Impfen lohnt sich, wie die Analyse des Kreises zeigt: Ungeimpfte sind die größte Gruppe bei den Corona-Infizierten. © Jenny Kahlert

Der Kreis Borken führt regelmäßig Buch über das, was sich in Sachen Corona tut. Und laut Pressesprecherin Ellen Bulten lässt sich aktuell an den Zahlen vor allem das ablesen: „Das Infektionsgeschehen steigt insgesamt wieder.“ Mal gebe es in der einen, mal in der anderen Kommune besonders viele Infektionen.

Aktuell eben in Ahaus (plus 21), aber auch da gebe es keinen Hinweis auf eine große Infektionsquelle.

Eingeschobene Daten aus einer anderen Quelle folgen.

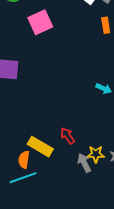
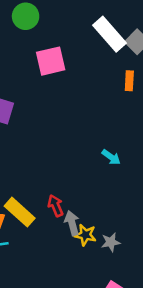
gray arrow: (84, 163) -> (72, 223), moved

Laut Ellen Bulten sei für den Anstieg der Infektionen weder eine Schule noch eine andere Einrichtung wie ein Pflegeheim Auslöser.

Die Entwicklung im Kreis Borken im Zeitraum vom 16. bis 22. August hat der Kreis Borken genauer analysiert, wie er mitteilt: Grundsätzlich seien dabei die bisherigen Erkenntnisse aus den vergangenen vier Wochen im Wesentlichen bestätigt worden. Genauer: Die Zahl der Neuinfektionen ist in der vergangenen Woche weiter angestiegen auf 257 gemeldete Neuinfektionen (Vorwoche 186). Örtlich betroffen war dabei mehr der Nordkreis, in dem 151 der neuen Fälle zu verorten waren.

Inzidenzwert steigt stetig

Weiter heißt es dazu im Pressetext des Kreises: Am 15. August lag der Inzidenzwert bei 50,6 (301 gemeldete Infektionen), am 22. August bei 68,7, es wurden 407 infizierte Personen gezählt. Die Entwicklung der Inzidenz im Kreisgebiet entsprach in dem Zeitraum der Entwicklung auf Landes- und Bundesebene – weiterhin stetig steigende Zahlen.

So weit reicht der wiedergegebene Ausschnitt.